Arte, Cultura e Spettacoli

Teatro, “Il sindaco del Rione Sanità” a Vicenza

C’è il genio napoletano di Eduardo de Filippo nel quarto appuntamento della stagione di prosa del Teatro Comunale di Vicenza. E’ in programma infatti, martedì 16 e mercoledì 17 febbraio, alle 20.45,  “Il sindaco del Rione Sanità”, nella bella interpretazione di Eros Pagni. La regia è di Marco Sciaccaluga, scene di Guido Fiorato, costumi di Zaira de Vincentiis, luci di Sandro Sussi, musiche di Andrea Nicolini. Per questa interpretazione Eros Pagni ha vinto il premio “Le maschere del teatro 2015”, come migliore attore protagonista. Lo spettacolo, andato in scena per la prima volta nel 2014 per i trent’anni dalla scomparsa dell’autore, è una coproduzione Teatro stabile di Napoli e Teatro stabile di Genova. In tournée dallo scorso anno, riscuote ovunque un unanime successo di critica e di pubblico. Dopo Vicenza, nelle due date del Comunale, lo spettacolo sarà a Rimini e a Trieste.

“Il sindaco del Rione Sanità” è una commedia in tre atti, inserita da Eduardo De Filippo nella “Cantata dei giorni dispari” (i giorni sbagliati), e prende spunto, per il suo intreccio, da fatti reali, mescolando toni e registri, il comico e il tragico, il realismo e il simbolismo, così come il suo protagonista, don Antonio Barracano, è un personaggio la cui grandezza sta nella capacità di mescolare il bene e il male, il positivo e il negativo, l’alto e il basso. L’azione si svolge per i primi due atti nella residenza di campagna di don Antonio e nel terzo nella sua casa di città, al Rione Sanità. In entrambi i luoghi, il protagonista esercita, con il trentennale appoggio del sempre più disincantato dottor Fabio della Ragione, la sua personale idea della legge.

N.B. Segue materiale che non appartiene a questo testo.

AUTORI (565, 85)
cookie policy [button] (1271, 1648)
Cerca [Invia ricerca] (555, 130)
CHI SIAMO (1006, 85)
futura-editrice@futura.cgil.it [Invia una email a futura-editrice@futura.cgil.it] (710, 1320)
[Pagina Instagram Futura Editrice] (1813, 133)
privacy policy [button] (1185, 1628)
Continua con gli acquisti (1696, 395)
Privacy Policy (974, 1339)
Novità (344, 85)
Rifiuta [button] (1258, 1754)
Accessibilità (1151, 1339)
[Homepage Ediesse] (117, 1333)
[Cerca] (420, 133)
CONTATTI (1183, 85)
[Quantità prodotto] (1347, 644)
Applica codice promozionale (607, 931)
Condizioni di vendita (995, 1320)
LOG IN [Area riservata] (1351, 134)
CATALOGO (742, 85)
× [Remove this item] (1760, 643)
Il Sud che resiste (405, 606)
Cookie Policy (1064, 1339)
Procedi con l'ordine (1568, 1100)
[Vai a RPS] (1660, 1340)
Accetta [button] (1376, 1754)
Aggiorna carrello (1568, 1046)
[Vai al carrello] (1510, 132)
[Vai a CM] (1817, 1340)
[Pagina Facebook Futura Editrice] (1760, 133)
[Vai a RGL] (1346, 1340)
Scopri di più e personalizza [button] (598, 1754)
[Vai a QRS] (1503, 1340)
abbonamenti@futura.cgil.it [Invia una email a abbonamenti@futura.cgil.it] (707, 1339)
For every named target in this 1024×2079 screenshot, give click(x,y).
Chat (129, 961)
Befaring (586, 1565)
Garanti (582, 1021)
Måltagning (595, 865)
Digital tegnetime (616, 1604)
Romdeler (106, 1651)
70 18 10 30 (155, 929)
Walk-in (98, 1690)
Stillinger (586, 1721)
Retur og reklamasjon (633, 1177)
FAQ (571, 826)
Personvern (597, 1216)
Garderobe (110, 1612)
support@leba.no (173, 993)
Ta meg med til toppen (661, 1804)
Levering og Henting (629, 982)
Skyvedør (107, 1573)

Fa estrarre pallottole e ricucire ferite dal corpo di giovanotti troppo animosi, concede “udienze” giornaliere a chi si rivolge a lui per avere giustizia e protezione. Lo spettatore fa così la conoscenza di una curiosa fauna umana, composta da piccoli delinquenti, usurai e bottegai poco accorti. Per tutti don Antonio ha la soluzione giusta. Ma quando davanti a lui si presentano Rafiluccio e Rituccia, sua compagna in avanzato stato di gravidanza, le cose si complicano. Rafiluccio, infatti, non chiede aiuto o protezione, vuole solo comunicargli che ucciderà suo padre, Arturo Santaniello, ricco panettiere, che lo ha diseredato e cacciato di casa, non riconoscendolo più come figlio.

Prima di dare il suo parere, don Antonio vuole però sentire “l’altra campana” e convoca il padre, al quale prima confida la storia vera del suo primo delitto contro i soprusi di un arrogante prepotente, invitandolo poi a riconciliarsi con il figlio. Ma il panettiere rifiuta e lo invita a farsi gli affari suoi, dando così inizio a un tragico precipitare degli eventi. Scritta e rappresentata nel 1960, la commedia, che lo stesso Eduardo amava definire “simbolica e non realistica, ed affonda le proprie radici nella realtà, ma poi si sgancia, si divinizza, per dare una precisa indicazione alla giustizia, perché don Antonio diverso da quel capo camorra che all’inizio potrebbe sembrare. E’ piuttosto un visionario che cerca di ristabilire nel mondo un ordine andato fuori sesto”.

In scena, accanto ad Eros Pagni, nel ruolo del protagonista, c’è un cast di ben quindici interpreti: Maria Basile Scarpetta, Federico Vanni, Gennaro Apicella, Massimo Cagnina, Angela Ciaburri, Orlando Cinque, Gino De Luca, Rosario Giglio, Federica Granata, Luca Iervolino, Cecilia Lupoli, Marco Montecatino, Gennaro Piccirillo, Pietro Tammaro. I biglietti della stagione di prosa del Teatro Comunale di Vicenza sono in vendita sia presso la biglietteria che sul sito web sul sito del teatro www.tcvi.it, ed anche in tutti gli sportelli della Banca Popolare di Vicenza.